There isn't really a hinge at the dormer floor to wall, braced walls are connected to floor and roof diaphragms. I can't think of a reason not to do it the way you propose if it works better.

I was trying to avoid the kneewalls, certainly incapable of the dormer ridgebeam to rafter loading I'm proposing. By cantilevering the floor joists over the walls and sitting the rafters on the joists, with ply gussets, the triangle, or truss, formed is rigid. That heeljoint is where the stresses accumulate to in a truss. Prescriptively what I've drawn would be an engineered cantilever truss. With kneewalls the shape is 5 sided and not a truss. Kneewalls with untied rafters is not a good design, the unrestrained rafters are pushing outward on the kneewalls.
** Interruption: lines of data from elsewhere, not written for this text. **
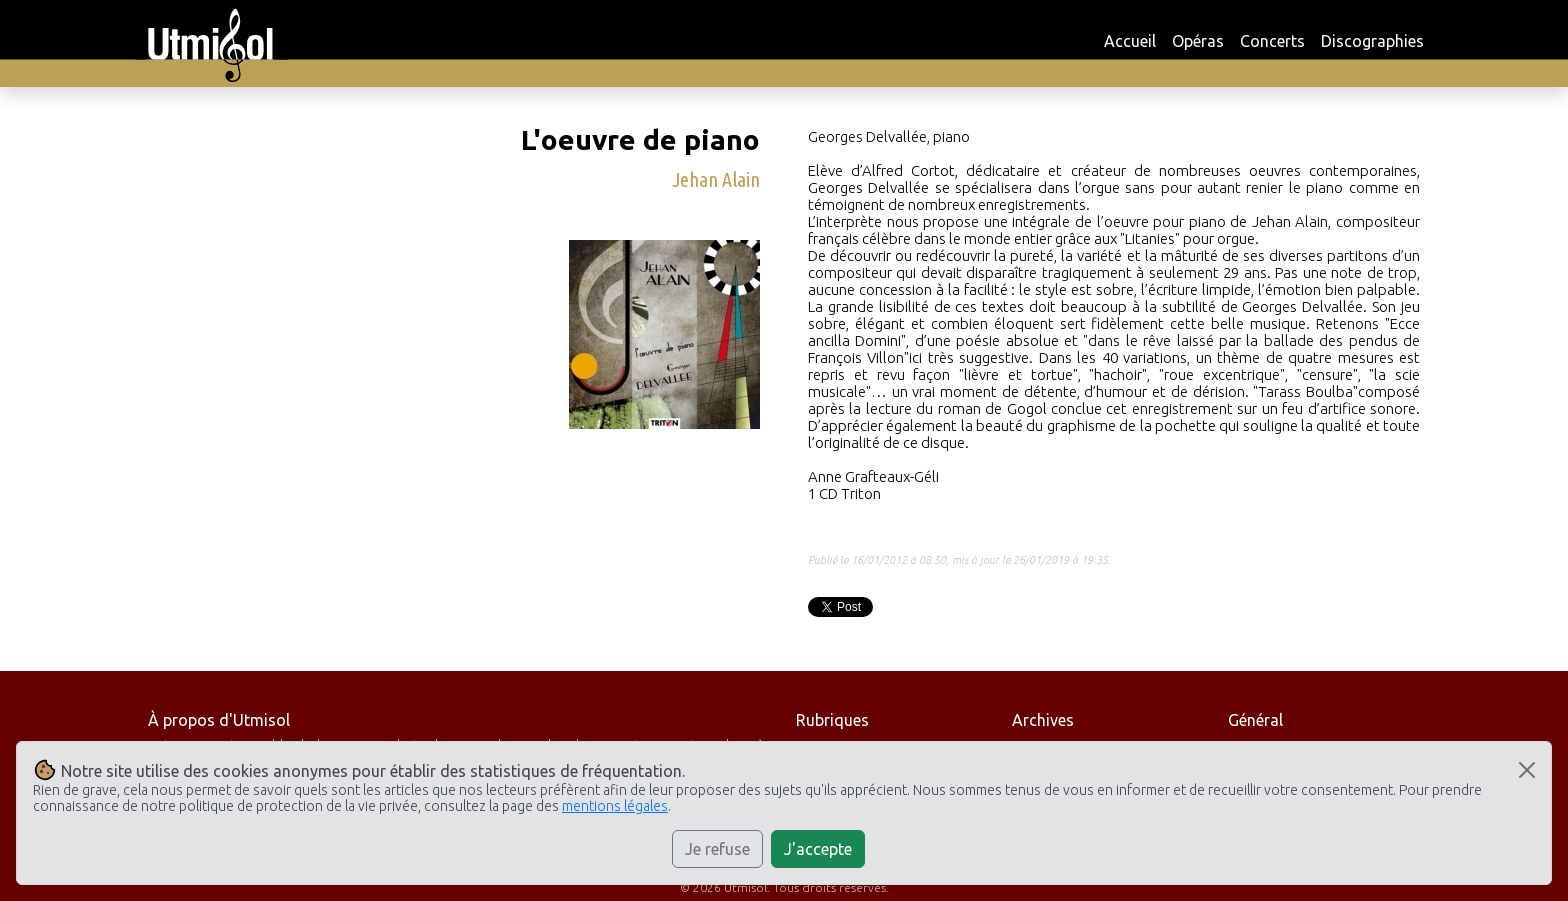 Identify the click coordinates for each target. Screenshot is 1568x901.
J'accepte (818, 849)
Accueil (1130, 41)
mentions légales (615, 806)
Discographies (1372, 41)
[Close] (1527, 770)
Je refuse (717, 849)
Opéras (1198, 41)
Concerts (1272, 41) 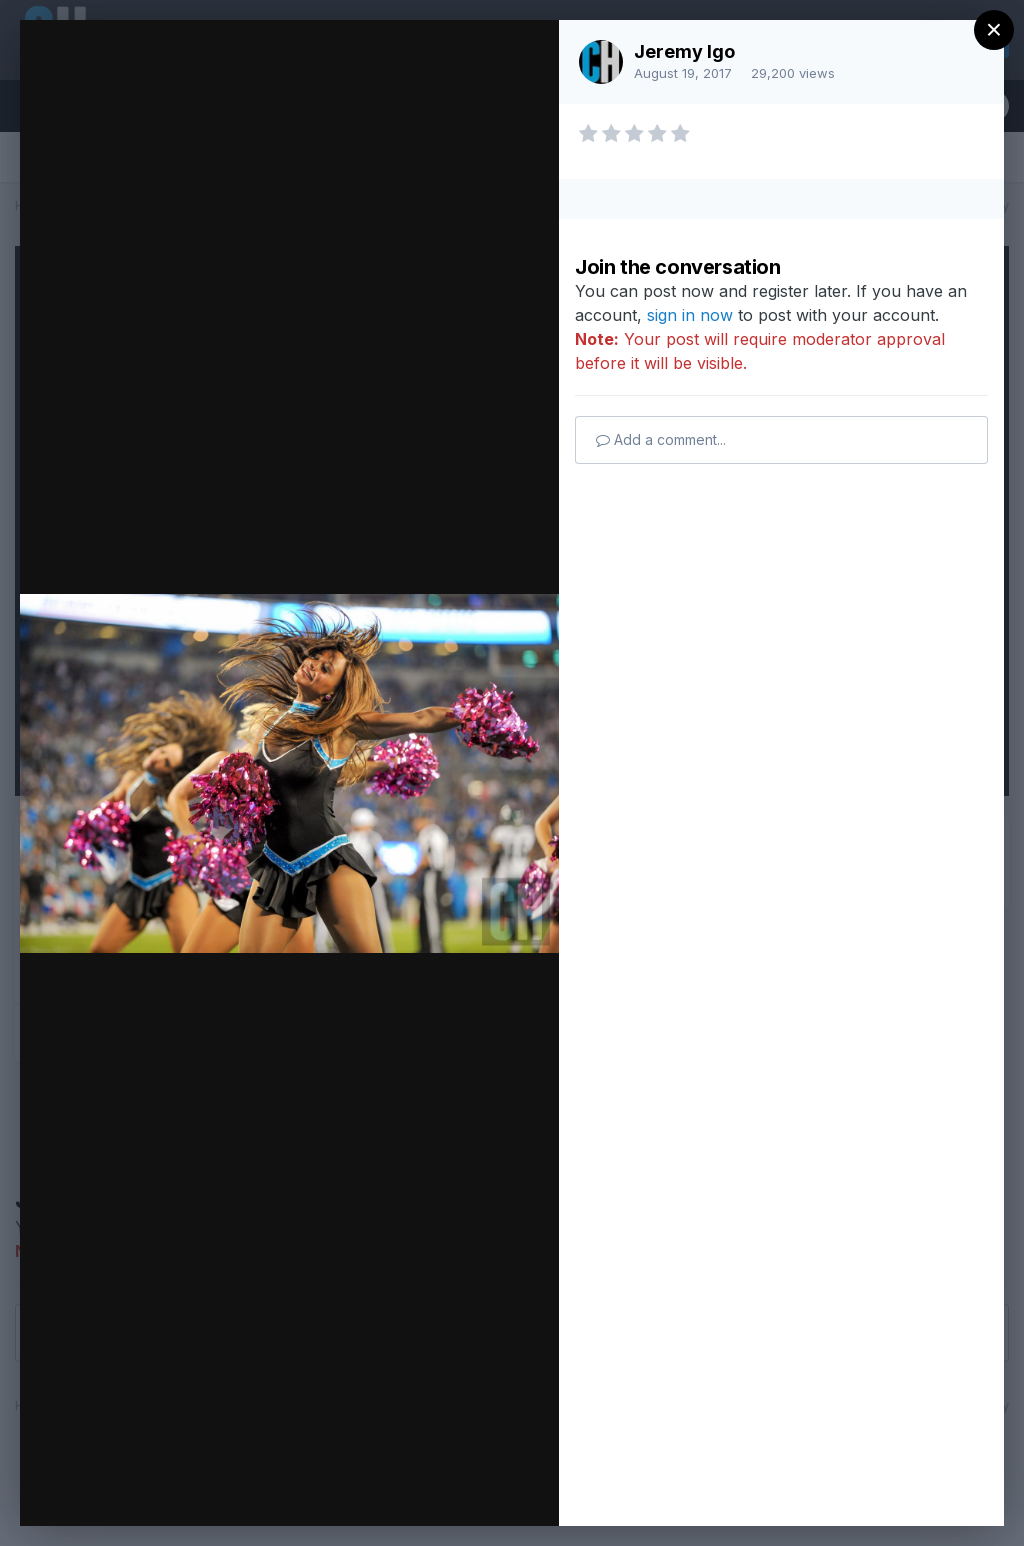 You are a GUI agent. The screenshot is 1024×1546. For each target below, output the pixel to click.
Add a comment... (661, 439)
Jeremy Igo (684, 51)
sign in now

However, keep mentally extending the cantilever I drew, you'll pass code fairly quickly but then in the engineer's realm it can extend out to the point where vertical web members are needed over the support below up to the rafter above, forming framing for a kneewall. At those very steep pitches I would keep exploring the cantilever route withing the codebook limits as you get headroom fast by cantilevering relatively smaller amounts. As small and tall as the building is I'd drop the ceilings to 7'6" if possible.

I have no objection to the mods moving this, we have wandered pretty far afield... again  ;D.